Data extracted from a collection
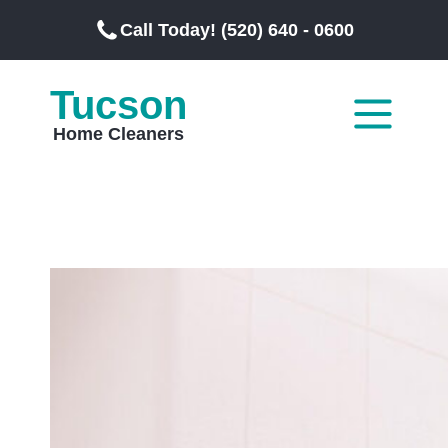
Call Today! (520) 640 - 0600
Tucson
Home Cleaners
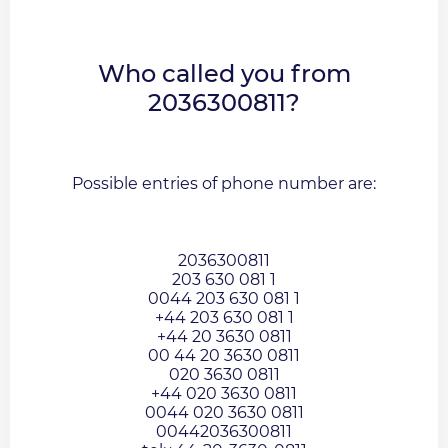
Who called you from
2036300811?
Possible entries of phone number are:
2036300811
203 630 081 1
0044 203 630 081 1
+44 203 630 081 1
+44 20 3630 0811
00 44 20 3630 0811
020 3630 0811
+44 020 3630 0811
0044 020 3630 0811
00442036300811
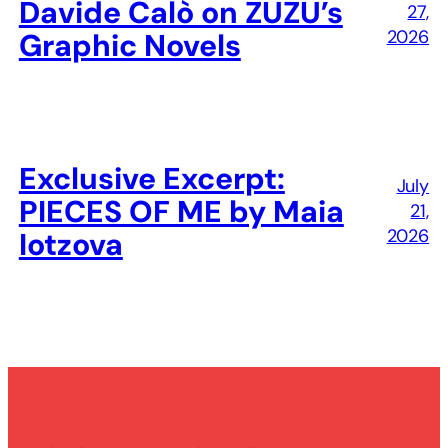
Davide Calò on ZUZU’s
27,
2026
Graphic Novels
Exclusive Excerpt:
July
PIECES OF ME by Maia
21,
2026
Iotzova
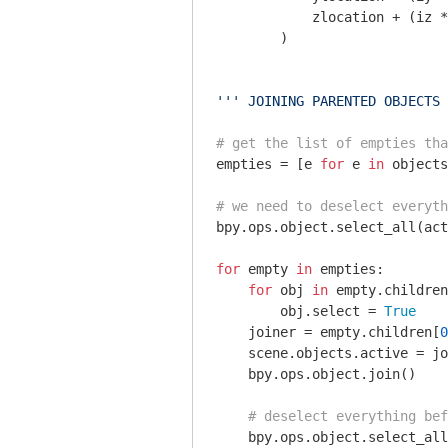
            zlocation + (iz *
        )

''' JOINING PARENTED OBJECTS 
# get the list of empties tha
empties = [e 
for
 e 
in
 objects
# we need to deselect everyth
bpy.ops.object.select_all(act
for
 empty 
in
 empties:

for
 obj 
in
 empty.children
        obj.select = 
True
    joiner = empty.children[
0
    scene.objects.active = jo
    bpy.ops.object.join()

# deselect everything bef
    bpy.ops.object.select_all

= Exercise details =
With the line containing "zlocation + (iz *" as the first and the last line above as the final one, copy those lines exactly and no others.

= Solved exercise =
            zlocation + (iz *
        )

''' JOINING PARENTED OBJECTS 
# get the list of empties tha
empties = [e 
for
 e 
in
 objects
# we need to deselect everyth
bpy.ops.object.select_all(act
for
 empty 
in
 empties:

for
 obj 
in
 empty.children
        obj.select = 
True
    joiner = empty.children[
0
    scene.objects.active = jo
    bpy.ops.object.join()

# deselect everything bef
    bpy.ops.object.select_all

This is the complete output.